La Bourse contre le capitalisme financier

En 10 ans le CAC 40 n’a pas bougé d’un pouce. Preuve que le capitalisme financier est désormais devenu le principal danger pour le capitalisme lui-même.

Le 9 juin 1998, l’indice CAC 40 entamait la séance à 4193 points. Ce jour n’a rien eu d’historique au Palais Brongniart, pas plus que la séance du 5 septembre 2008, mais ces deux séances ont un point commun remarquable : leur niveau. En 10 ans (et 3 mois), le CAC 40 n’a pas bougé d’un pouce et valait vendredi soir … 4196 points.

Cette remarquable stabilité cache bien sûr des variations très importantes. Deux flambées vertigineuses (6929 points en septembre 2000 et 6157 le 4 juin 2007) accompagnées de deux chutes abyssales. La première en 2003, où le CAC touche le fond en séance à 2431 points ; la deuxième, entamée au cours de l’été 2007, est malheureusement toujours en cours (-25% depuis le 1er janvier 2008).

La Bourse : Un investissement à long terme ?

Pourtant, la chanson que nous serine tous les « experts » depuis que les particuliers sont appelés à investir massivement en Bourse, c’est que sur le long terme la Bourse est toujours le placement gagnant. Un exemple pris au hasard chez Wikipedia :

« (…) les marchés boursiers étant généralement volatils à la hausse comme à la baisse, avec un risque accru lors des crises boursières (…)mais aussi des espoirs de gains importants en période de forte hausse (…) ou à long terme ».

1998 – 2008, 10 ans donc, pour un particulier, ça ressemble pourtant à du « long terme » …
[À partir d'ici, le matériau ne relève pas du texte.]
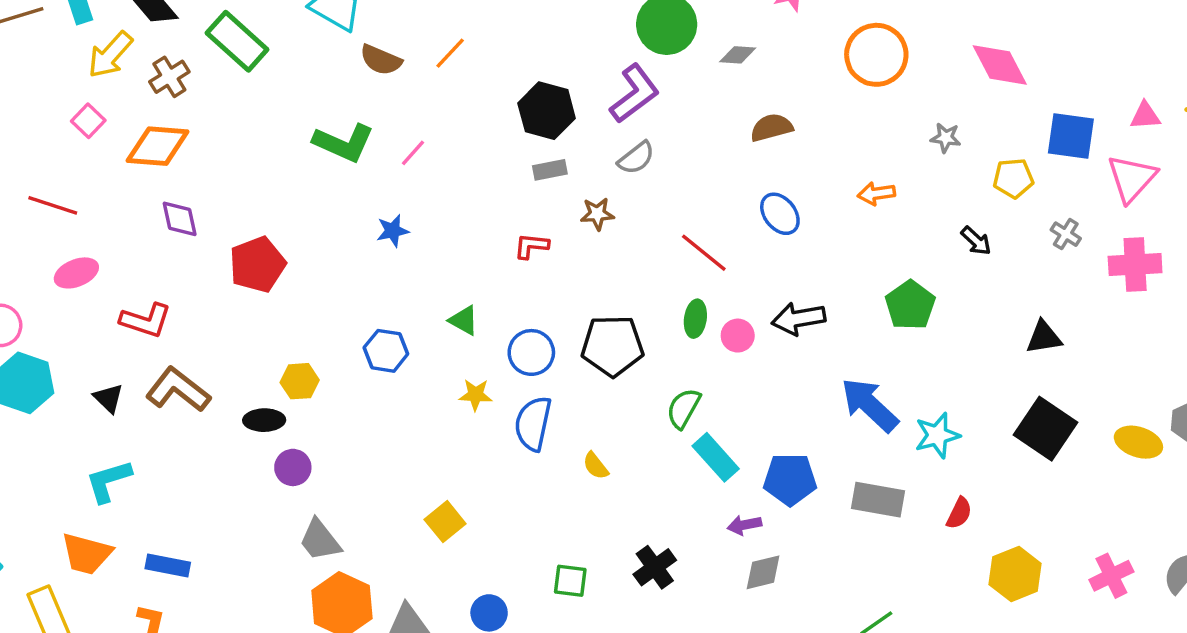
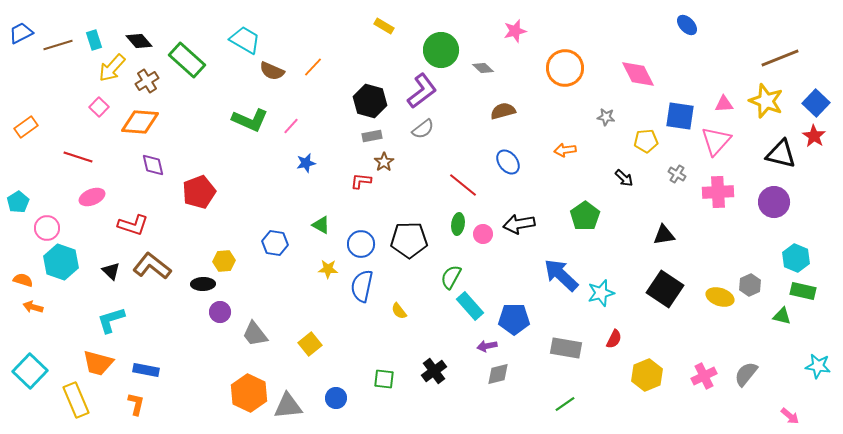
gray diamond: (738, 55) -> (483, 68), turned 40
brown star: (597, 214) -> (384, 162), moved, turned -30
blue star: (393, 231) -> (306, 163), moved
gray rectangle: (878, 500) -> (566, 348), moved
gray trapezoid: (320, 540) -> (255, 334), moved

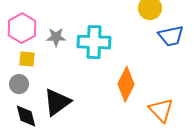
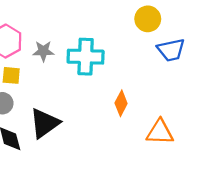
orange diamond: (126, 84) -> (121, 103), size x0.7
orange triangle: (161, 110) -> (160, 132), turned -44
L’économie française s’est-elle effondrée sur la période ? Pas qu’on sache. Le PIB français (en Euros courants) aura augmenté de 44%, passant de 1323 à 1911 milliards d’euros de 1998 à 2008. Logiquement, la Bourse aurait dû suivre peu ou prou la même courbe : le CAC 40 devrait donc tourner autour de 6000 points. Mais il n’en est rien.

Pire, 100 Euros confiés le 1er janvier 1999 à un guichet de la Poste (devenu depuis Banque Postale) vous mettraient le 31 décembre prochain à la tête de … 130 Euros. 30% de mieux, ce n’est pas le Pérou, mais toujours mieux que les 0% de la Bourse !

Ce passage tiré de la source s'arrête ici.